Conclu le 20 avril, l’accord encadrant les modalités de rupture des relations commerciales entre les livreurs et les plateformes a été homologué le 10 juillet par décision de l’Arpe. Il sera applicable dès le 10 octobre. Parce que « l’intérêt partagé par les livreurs indépendants et les plateformes est de faire en sorte que [leur] relation puisse s’inscrire dans la durée », il a pour principal objectif d’instaurer des mesures visant à prévenir la désactivation du compte des livreurs à l’initiative des plateformes. Il impose notamment à ces dernières :

  • de créer des canaux permettant au livreur lui-même (et non plus juste aux utilisateurs) de signaler un incident ou une difficulté survenu à l’occasion de la réalisation d’une prestation;
  • de mettre en place les mesures qu’elles jugent « appropriées et efficaces » pour lutter contre les fausses déclarations des destinataires finaux des commandes ;
  • d’informer le livreur que la désactivation de son compte pourrait être envisagée lorsque celui-ci a eu des comportements répétés de nature à constituer une violation de ses engagements. La désactivation ne peut alors intervenir que 48 heures après l’information ;
  • d’adresser aux livreurs détenant une autorisation de travailler en France un rappel au moins deux mois avant la date de fin de validité du document afin qu’ils puissent demander une prolongation ou un renouvellement de celui-ci.

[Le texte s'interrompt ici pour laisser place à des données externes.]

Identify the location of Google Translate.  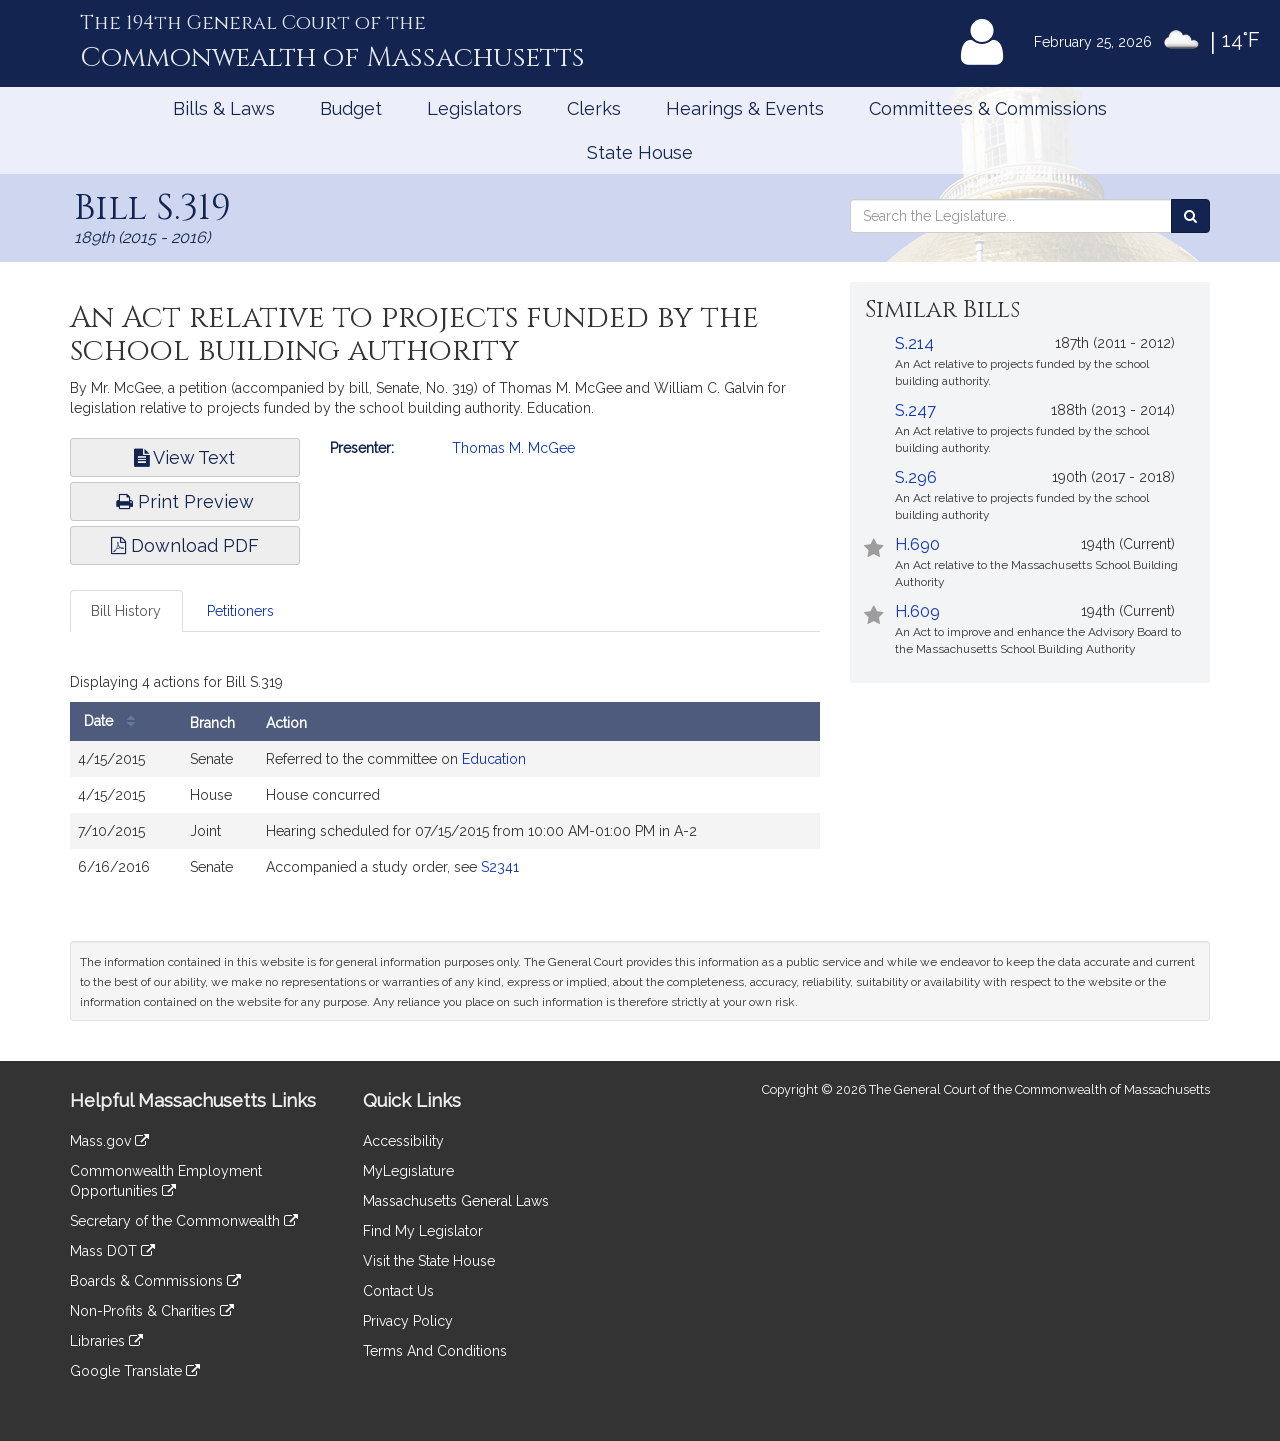
(135, 1371).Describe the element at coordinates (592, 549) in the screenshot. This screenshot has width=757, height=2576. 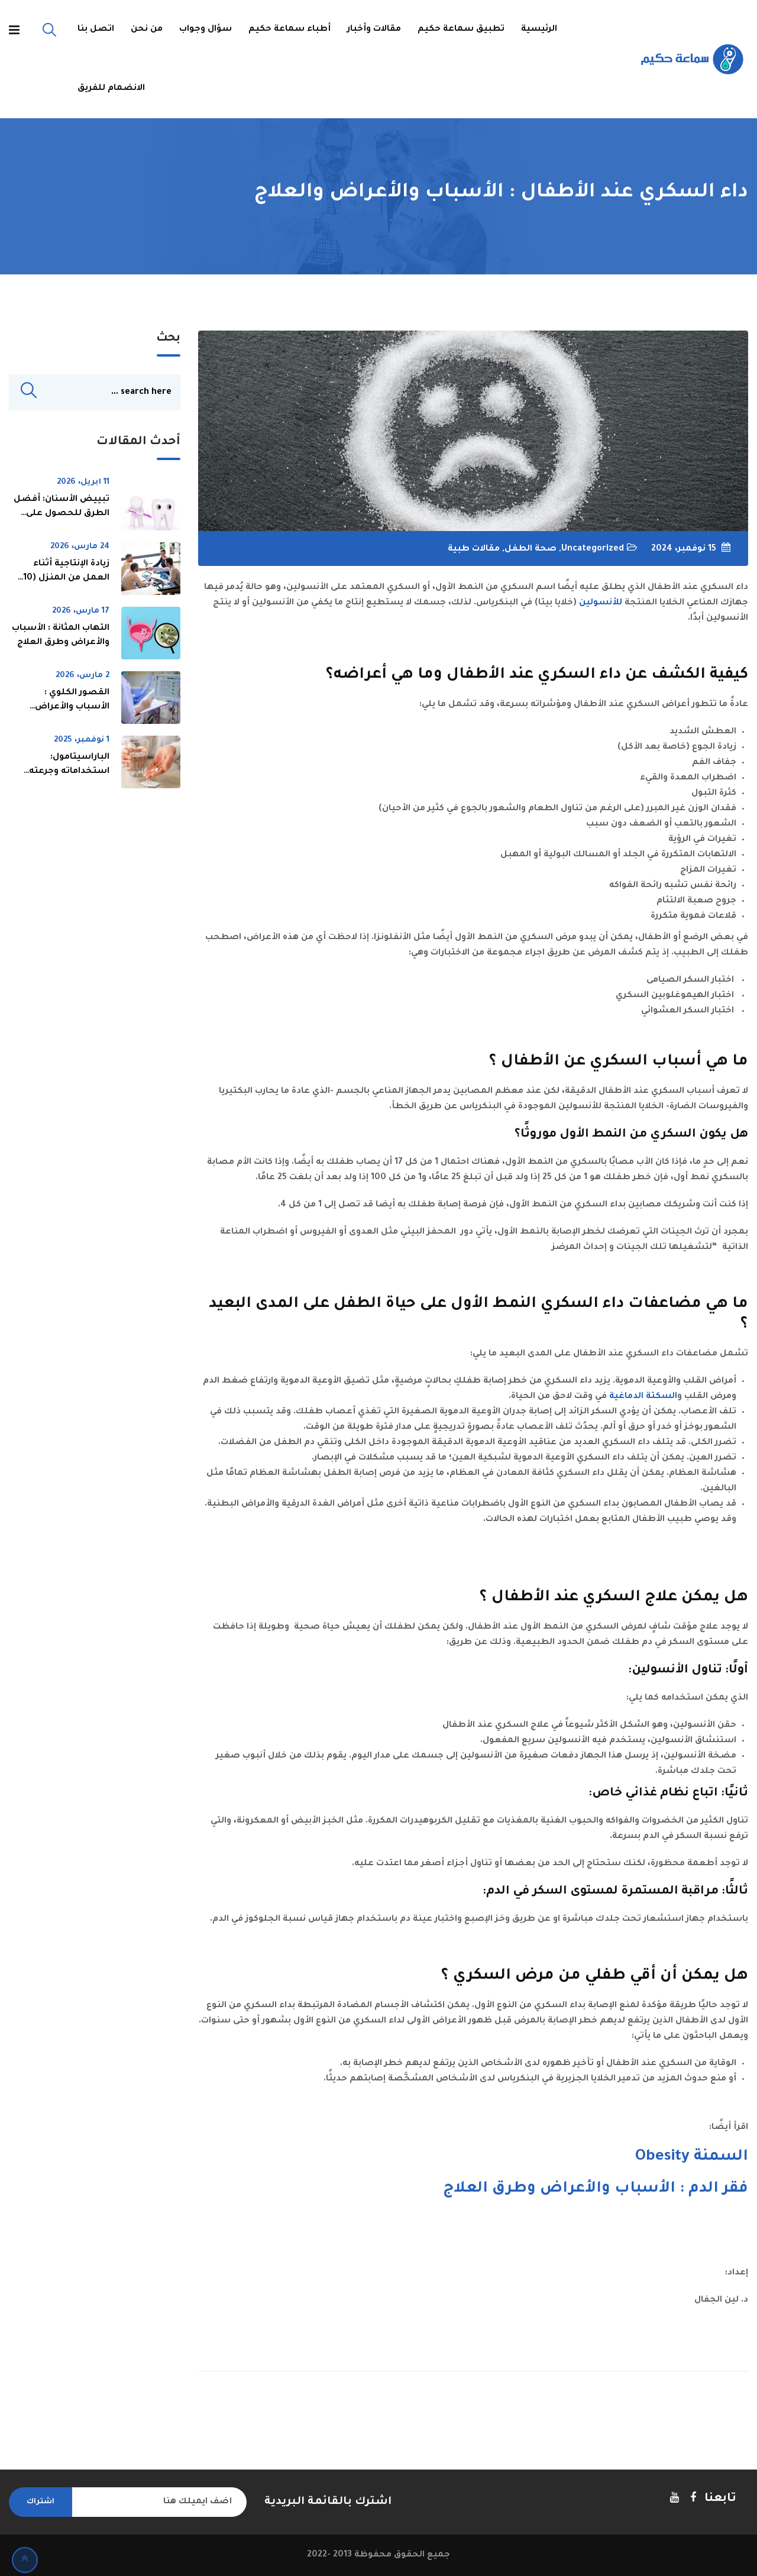
I see `Uncategorized` at that location.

De manière plus générale, les plateformes doivent mettre à la disposition des livreurs des informations précises sur les conditions de suspension/désactivation de leur compte, « faire tout leur possible » pour que les informations transmises dans le cadre d’une procédure de suspension/désactivation soient rédigées à la fois en français et en anglais, ou encore faire en sorte que chaque décision de rupture des relations contractuelles fasse l’objet, préalablement à sa mise en œuvre, d’un examen par une personne physique.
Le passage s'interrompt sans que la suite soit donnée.